Denizens of the political world irked both parties, however. Five percent of Republicans and 8 percent of Democrats said the members of Congress had good ethics and honesty. Car salesmen, incidentally, did better overall, trusted by 9 percent of the GOP and the same 8 percent of the Democrats. Moving right along, a mere 4 percent of Republicans and 11 percent of the Democrats said the same about lobbyists.

Gallup analyst Jeffrey Jones says such ratings are influenced by stereotypes and real-world experience. “A third important source are news stories, particularly scandals, involving certain professions,” he notes. Yes, well. Journalists did not do well in this survey. Fifteen percent of the Republicans and 25 percent of the Democrats said TV and print media were ethical and honest.

“Americans’ political and ideological beliefs also appear to color their opinions,” Mr. Jones says. “Certainly Republicans’ tendency to be more religious is a key factor in their more positive ratings of clergy, and Democrats’ generally higher trust in the news media is a factor in their ratings of news reporters.”

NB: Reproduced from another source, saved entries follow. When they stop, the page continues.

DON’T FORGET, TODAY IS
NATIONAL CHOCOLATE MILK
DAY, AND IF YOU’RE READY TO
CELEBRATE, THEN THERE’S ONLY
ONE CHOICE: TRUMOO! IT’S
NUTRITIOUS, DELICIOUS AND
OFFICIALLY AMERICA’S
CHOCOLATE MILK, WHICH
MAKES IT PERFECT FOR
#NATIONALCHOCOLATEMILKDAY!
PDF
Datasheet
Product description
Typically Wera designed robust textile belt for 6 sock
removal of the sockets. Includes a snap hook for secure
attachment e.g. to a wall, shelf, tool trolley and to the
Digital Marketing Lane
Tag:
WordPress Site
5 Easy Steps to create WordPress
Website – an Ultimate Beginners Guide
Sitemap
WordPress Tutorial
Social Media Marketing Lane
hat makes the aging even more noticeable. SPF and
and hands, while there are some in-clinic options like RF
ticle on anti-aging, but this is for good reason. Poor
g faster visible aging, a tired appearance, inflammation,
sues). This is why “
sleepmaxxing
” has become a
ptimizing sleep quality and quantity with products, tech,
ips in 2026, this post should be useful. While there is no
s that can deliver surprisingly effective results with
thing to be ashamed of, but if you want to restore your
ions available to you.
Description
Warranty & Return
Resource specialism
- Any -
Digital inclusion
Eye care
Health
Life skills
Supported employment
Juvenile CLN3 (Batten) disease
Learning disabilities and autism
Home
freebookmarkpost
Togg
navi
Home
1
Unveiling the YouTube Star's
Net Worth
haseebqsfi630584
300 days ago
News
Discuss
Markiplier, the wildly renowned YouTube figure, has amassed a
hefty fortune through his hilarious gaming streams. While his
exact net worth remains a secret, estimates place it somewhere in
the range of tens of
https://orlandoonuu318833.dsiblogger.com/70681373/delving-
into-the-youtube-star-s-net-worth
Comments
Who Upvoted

“The American people do not want to be nannied,” declares a Reason Rupe poll. And here are their numbers: 76 percent oppose federal, state or local governmental bans on energy drinks, 71 percent oppose bans on foods with trans-fats. Two-thirds are annoyed with bans on violent video games and online poker while six out of 10 say use of e-cigarettes in public places should not be on the banned list, either.

“The one item Reason-Rupe asked about that the public wants to ban is printing 3D guns. Six in 10 Americans think printing working 3D guns should be prohibited, while 30 percent say it should be allowed,” the pollsters say.


74 percent of Americans believe in God; 87 percent of Republicans and 72 percent of Democrats agree.

72 percent overall believe in miracles; 83 percent of Republicans and 72 percent of Democrats agree.

68 percent overall believe in heaven; 80 percent of Republicans and 66 percent of Democrats agree.

68 percent overall say Jesus is God, or the son of God; 83 percent of Republicans and 64 percent of Democrats agree.

68 percent overall believe in angels; 77 percent of Republicans and 66 percent of Democrats agree.

65 percent overall believe in the resurrection of Jesus Christ; 80 percent of Republicans and 60 percent of Democrats agree.

57 percent overall believe in the virgin birth; 72 percent of Republicans and 52 percent of Democrats agree.